§ **Task statement**
Copy the entries below word for word, but omit any pictures they contain.

-------- Data in this exercise --------

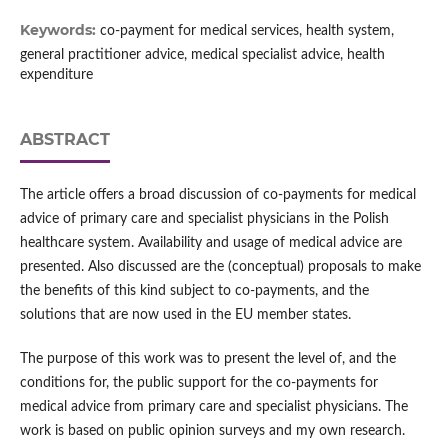
Keywords:
co-payment for medical services, health system,
general practitioner advice, medical specialist advice, health
expenditure
ABSTRACT
The article offers a broad discussion of co-payments for medical
advice of primary care and specialist physicians in the Polish
healthcare system. Availability and usage of medical advice are
presented. Also discussed are the (conceptual) proposals to make
the benefits of this kind subject to co-payments, and the
solutions that are now used in the EU member states.
The purpose of this work was to present the level of, and the
conditions for, the public support for the co-payments for
medical advice from primary care and specialist physicians. The
work is based on public opinion surveys and my own research.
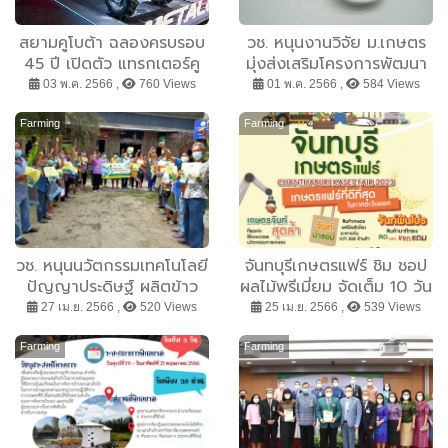
สยามคูโบต้า ฉลองครบรอบ
วช. หนุนงานวิจัย ม.เกษตร
45 ปี เปิดตัว แทรกเตอร์คู
มุ่งส่งเสริมโครงการพัฒนา
โบต้า L-Metallic Edition
มูลค่าการเลี้ยงหอยมุก สู่
03 พ.ค. 2566 ,
760 Views
01 พ.ค. 2566 ,
584 Views
อุตสาหกรรมความงามและ
สุขภาพ
Farming
Farming
วช. หนุนนวัตกรรมเทคโนโลยี
จันทบุรีเกษตรแฟร์ ชิม ชอป
ปัญญาประดิษฐ์ ผลิตข้าว
ผลไม้พรีเมี่ยม จัดเต็ม 10 วัน
ครบจบในแอพเดียวยกระดับ
กว่า 200 ร้านค้า สายกินผล
27 เม.ย. 2566 ,
520 Views
25 เม.ย. 2566 ,
539 Views
รายได้ชาวนาไทยอย่าง
ไม้ สายชอปของดี ไม่ควร
ยั่งยืน
พลาด 28 เม.ย.-7 พ.ค.นี้
Farming
Farming
เกษตร์แฟร์ที่ดีที่สุดในภาค
ตะวันออก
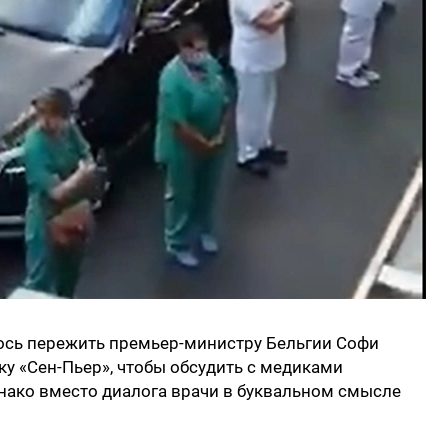
ось пережить премьер-министру Бельгии Софи
ку «Сен-Пьер», чтобы обсудить с медиками
нако вместо диалога врачи в буквальном смысле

--------

§ **Output**
Keywords:
co-payment for medical services, health system,
general practitioner advice, medical specialist advice, health
expenditure
ABSTRACT
The article offers a broad discussion of co-payments for medical
advice of primary care and specialist physicians in the Polish
healthcare system. Availability and usage of medical advice are
presented. Also discussed are the (conceptual) proposals to make
the benefits of this kind subject to co-payments, and the
solutions that are now used in the EU member states.
The purpose of this work was to present the level of, and the
conditions for, the public support for the co-payments for
medical advice from primary care and specialist physicians. The
work is based on public opinion surveys and my own research.
สยามคูโบต้า ฉลองครบรอบ
วช. หนุนงานวิจัย ม.เกษตร
45 ปี เปิดตัว แทรกเตอร์คู
มุ่งส่งเสริมโครงการพัฒนา
โบต้า L-Metallic Edition
มูลค่าการเลี้ยงหอยมุก สู่
03 พ.ค. 2566 ,
760 Views
01 พ.ค. 2566 ,
584 Views
อุตสาหกรรมความงามและ
สุขภาพ
Farming
Farming
วช. หนุนนวัตกรรมเทคโนโลยี
จันทบุรีเกษตรแฟร์ ชิม ชอป
ปัญญาประดิษฐ์ ผลิตข้าว
ผลไม้พรีเมี่ยม จัดเต็ม 10 วัน
ครบจบในแอพเดียวยกระดับ
กว่า 200 ร้านค้า สายกินผล
27 เม.ย. 2566 ,
520 Views
25 เม.ย. 2566 ,
539 Views
รายได้ชาวนาไทยอย่าง
ไม้ สายชอปของดี ไม่ควร
ยั่งยืน
พลาด 28 เม.ย.-7 พ.ค.นี้
Farming
Farming
เกษตร์แฟร์ที่ดีที่สุดในภาค
ตะวันออก
ось пережить премьер-министру Бельгии Софи
ку «Сен-Пьер», чтобы обсудить с медиками
нако вместо диалога врачи в буквальном смысле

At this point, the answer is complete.